__TASK DESCRIPTION__:
Your task is to transcribe the entries below exactly, from their first line down to the line containing "Schweizer Medien unterstützt die", and to stop there.

__MATERIAL SHOWN__:
################

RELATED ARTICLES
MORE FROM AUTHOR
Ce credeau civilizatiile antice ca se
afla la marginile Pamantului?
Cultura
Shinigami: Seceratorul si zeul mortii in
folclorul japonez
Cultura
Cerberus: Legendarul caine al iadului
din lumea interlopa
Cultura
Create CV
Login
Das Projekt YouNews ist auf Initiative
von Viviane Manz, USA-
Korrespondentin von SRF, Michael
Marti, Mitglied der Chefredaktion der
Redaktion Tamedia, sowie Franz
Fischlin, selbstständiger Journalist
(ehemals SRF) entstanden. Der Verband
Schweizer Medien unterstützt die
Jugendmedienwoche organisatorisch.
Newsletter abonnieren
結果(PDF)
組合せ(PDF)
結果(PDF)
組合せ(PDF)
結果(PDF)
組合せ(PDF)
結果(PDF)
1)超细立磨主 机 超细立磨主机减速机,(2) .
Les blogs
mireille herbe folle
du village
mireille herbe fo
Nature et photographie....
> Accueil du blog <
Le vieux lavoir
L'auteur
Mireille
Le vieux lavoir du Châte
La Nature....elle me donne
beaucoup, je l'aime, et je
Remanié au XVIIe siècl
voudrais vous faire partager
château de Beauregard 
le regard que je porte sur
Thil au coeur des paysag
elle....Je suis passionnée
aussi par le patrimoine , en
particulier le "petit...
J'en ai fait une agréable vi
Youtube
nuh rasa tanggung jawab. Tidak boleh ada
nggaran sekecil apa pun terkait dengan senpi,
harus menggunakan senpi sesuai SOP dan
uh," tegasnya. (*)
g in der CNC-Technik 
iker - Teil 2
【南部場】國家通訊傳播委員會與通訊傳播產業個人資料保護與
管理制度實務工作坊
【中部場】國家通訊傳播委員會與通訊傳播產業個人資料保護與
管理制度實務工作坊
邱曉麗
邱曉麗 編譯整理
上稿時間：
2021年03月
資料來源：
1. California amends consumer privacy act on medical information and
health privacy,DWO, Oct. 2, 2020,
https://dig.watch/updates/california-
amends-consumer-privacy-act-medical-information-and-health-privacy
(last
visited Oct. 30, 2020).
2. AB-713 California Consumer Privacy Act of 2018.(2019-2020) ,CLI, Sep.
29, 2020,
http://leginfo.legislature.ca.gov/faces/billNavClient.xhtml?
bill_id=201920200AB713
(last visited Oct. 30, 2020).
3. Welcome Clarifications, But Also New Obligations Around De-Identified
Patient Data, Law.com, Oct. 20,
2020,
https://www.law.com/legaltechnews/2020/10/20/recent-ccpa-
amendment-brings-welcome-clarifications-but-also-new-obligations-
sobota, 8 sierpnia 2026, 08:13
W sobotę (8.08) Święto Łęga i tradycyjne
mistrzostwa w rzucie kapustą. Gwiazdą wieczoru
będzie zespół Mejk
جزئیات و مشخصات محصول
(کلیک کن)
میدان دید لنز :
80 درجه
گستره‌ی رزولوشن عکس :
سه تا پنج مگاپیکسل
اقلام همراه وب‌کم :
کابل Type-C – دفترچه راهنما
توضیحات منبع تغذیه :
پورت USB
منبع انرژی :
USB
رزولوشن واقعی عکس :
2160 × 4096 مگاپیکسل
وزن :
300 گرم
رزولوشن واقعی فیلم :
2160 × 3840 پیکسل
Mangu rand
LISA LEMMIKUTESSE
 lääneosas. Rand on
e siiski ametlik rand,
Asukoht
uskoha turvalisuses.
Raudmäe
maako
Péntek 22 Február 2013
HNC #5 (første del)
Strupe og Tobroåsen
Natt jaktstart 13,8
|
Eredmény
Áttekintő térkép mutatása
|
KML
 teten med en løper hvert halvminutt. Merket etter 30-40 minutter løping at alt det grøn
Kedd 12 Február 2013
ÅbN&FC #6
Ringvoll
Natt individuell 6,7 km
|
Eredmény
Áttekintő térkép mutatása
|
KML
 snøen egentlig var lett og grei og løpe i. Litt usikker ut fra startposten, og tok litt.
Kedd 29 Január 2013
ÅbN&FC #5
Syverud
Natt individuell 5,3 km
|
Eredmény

################

__ANSWER BOX__:
RELATED ARTICLES
MORE FROM AUTHOR
Ce credeau civilizatiile antice ca se
afla la marginile Pamantului?
Cultura
Shinigami: Seceratorul si zeul mortii in
folclorul japonez
Cultura
Cerberus: Legendarul caine al iadului
din lumea interlopa
Cultura
Create CV
Login
Das Projekt YouNews ist auf Initiative
von Viviane Manz, USA-
Korrespondentin von SRF, Michael
Marti, Mitglied der Chefredaktion der
Redaktion Tamedia, sowie Franz
Fischlin, selbstständiger Journalist
(ehemals SRF) entstanden. Der Verband
Schweizer Medien unterstützt die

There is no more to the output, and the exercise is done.